Retired Col. Ralph Peters is a fan (mostly) of Gen. Patraeus. Others are openly critical of the general or believe the mission is lost anyway and oppose even trying to win in Iraq at this point.
I agree with Peters' point that the number one mission for our soldiers in Iraq at this moment must be to fight and kill. Not train, maintain, detain or ingrain. Fight. Kill. Scare the crap out of insurgents and convince their allies that they're on the wrong team.
The Democrats are ready to quit and quit now. Maybe a token "surge" of non-fighting soldiers on tucked-away bases, but no more conflict. If that's the plan, then let's come hope now. But what if there is a military strategy that could change the security landscape six or 12 months from now? What if it is still possible to win the military part of this struggle?

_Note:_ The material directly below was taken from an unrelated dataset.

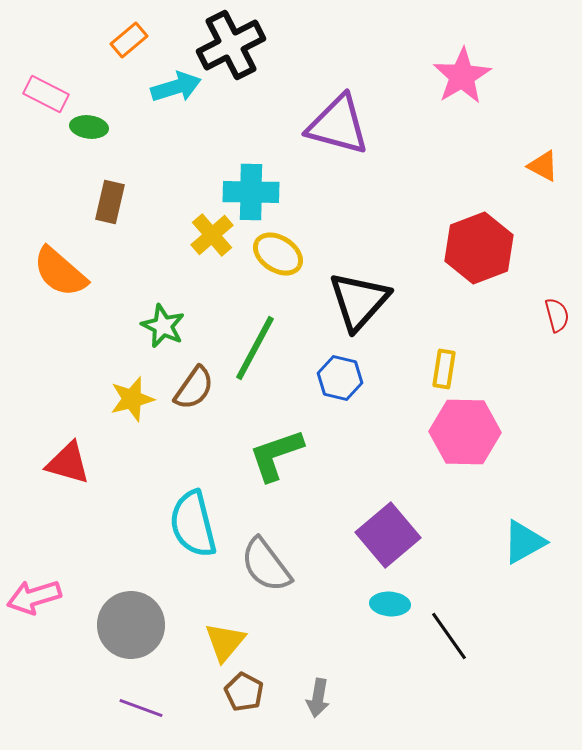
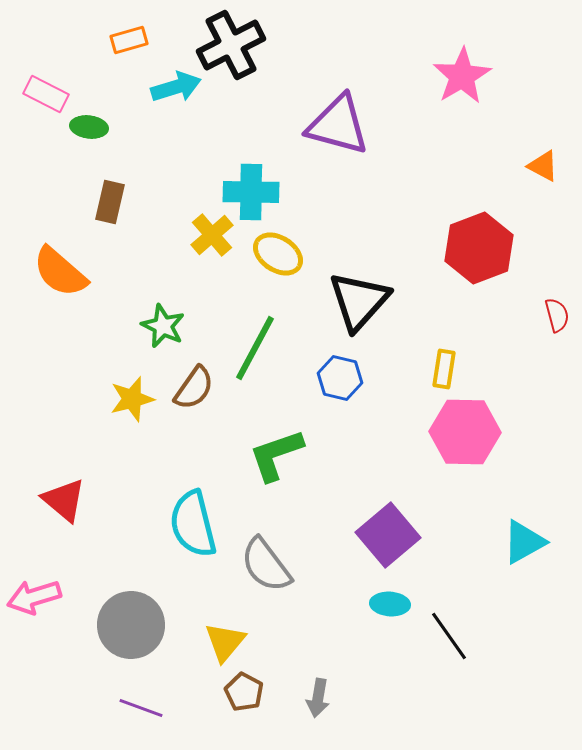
orange rectangle: rotated 24 degrees clockwise
red triangle: moved 4 px left, 37 px down; rotated 24 degrees clockwise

The posturing of Pelosi & Co. aside, if Gen. Patraeus can find a military strategy that works in supressing the insurgency, re-building respect for the lethality of our military in the Middle East, and (this the big question) buy time for the Iraqis who want a modern nation to work out a political deal and establish a functioning government, then America wins in Iraq. And if victory were suddenly to appear on the horizon (another HUGE "if"), the Democrats would suddenly discover their support for the evil, criminal, stupid, unconstitutional war in Iraq.

But if we can't accomplish all of the above, we lose. That might be a short-term boon to the Democrats, but that defeat would have terrible consequences for the entire free world.